During an acute attack, the diagnosis is usually obvious from the combination of a red, painful eye, a hazy cornea, and dramatically elevated pressure measured with a device called a tonometer. But gonioscopy confirms the specific type of glaucoma and helps guide treatment.
Treatment During an Acute Attack
The immediate goal is to bring eye pressure down before the optic nerve sustains irreversible damage. Doctors use a combination of eye drops and oral or intravenous medications that work through different pathways to reduce fluid production and pull fluid out of the eye. Within about an hour, pressure typically drops enough for the next step.
That next step is a laser procedure called a peripheral iridotomy. The doctor uses a laser to create a tiny hole in the outer edge of the iris, roughly 150 to 200 micrometers wide. This hole acts as a bypass, allowing fluid to flow directly from behind the iris to the front chamber without having to squeeze through the narrow space between the iris and lens. The procedure takes minutes, is done in a clinic with numbing drops, and relieves the blockage by flattening the iris back into a more normal position. The other eye is almost always treated preventively at the same time, since its anatomy is likely just as narrow.

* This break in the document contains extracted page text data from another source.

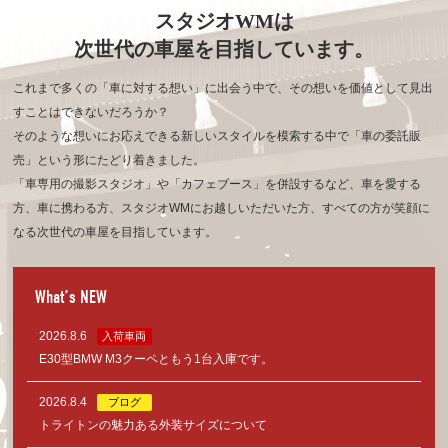
スタジオWMは
次世代の車屋を目指しています。
これまで多くの「車に対する想い」に出会う中で、その想いを価値として見出
すことはできないだろうか？
そのような想いにお応えできる新しいスタイルを模索する中で「車の委託販
売」という形にたどり着きました。
「車専用の撮影スタジオ」や「カフェブース」を併設するなど、車を愛する
方、車に携わる方、
スタジオWMにお越しいただいた方、すべての方が笑顔に
なる次世代の車屋を目指しています。
What’s NEW
2026.8.6
入荷車両
E30型BMW M3クーペともう1台入庫です。
2026.8.4
ブログ
トライトンの魅力ある外装サイズについて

Managing Chronic Angle Closure
For chronic angle closure caught before an acute attack, laser iridotomy is also the first-line treatment. By opening that bypass in the iris early, the procedure can widen the drainage angle and prevent future attacks. In some cases, the angle has already been damaged by prolonged contact between the iris and the drainage tissue, and pressure remains elevated even after the iridotomy. These patients typically need ongoing pressure-lowering eye drops, similar to what people with open-angle glaucoma use.

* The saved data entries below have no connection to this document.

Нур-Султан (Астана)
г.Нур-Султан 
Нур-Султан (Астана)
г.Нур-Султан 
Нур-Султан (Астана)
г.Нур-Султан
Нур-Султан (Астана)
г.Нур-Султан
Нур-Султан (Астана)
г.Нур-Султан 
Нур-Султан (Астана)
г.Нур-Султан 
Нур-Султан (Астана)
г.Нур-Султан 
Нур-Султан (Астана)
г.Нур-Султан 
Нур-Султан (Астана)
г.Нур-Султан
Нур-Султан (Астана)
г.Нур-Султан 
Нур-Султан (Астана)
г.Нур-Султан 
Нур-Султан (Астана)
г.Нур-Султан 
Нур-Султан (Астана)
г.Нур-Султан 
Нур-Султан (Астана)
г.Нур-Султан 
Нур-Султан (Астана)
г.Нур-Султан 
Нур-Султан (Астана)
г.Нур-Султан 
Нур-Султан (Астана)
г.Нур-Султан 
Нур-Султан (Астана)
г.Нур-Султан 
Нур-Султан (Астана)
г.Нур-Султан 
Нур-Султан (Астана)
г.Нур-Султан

If drops and laser treatment aren’t enough to control the pressure, surgical options can create new drainage pathways or remove the natural lens of the eye (replacing it with a thinner artificial one) to physically open up more space in the front chamber. Lens replacement is increasingly used because it addresses the underlying anatomical crowding rather than just managing the pressure after the fact.
Why Routine Eye Exams Matter
Because chronic angle closure has no early symptoms and narrow angles can exist for years before causing problems, the only reliable way to catch it is through a comprehensive eye exam that includes a pressure check and a look at the drainage angle. This is especially important if you’re over 40, farsighted, or of East or Southeast Asian descent. Catching narrow angles before an attack means a quick, preventive laser procedure rather than an emergency room visit with potential permanent vision loss.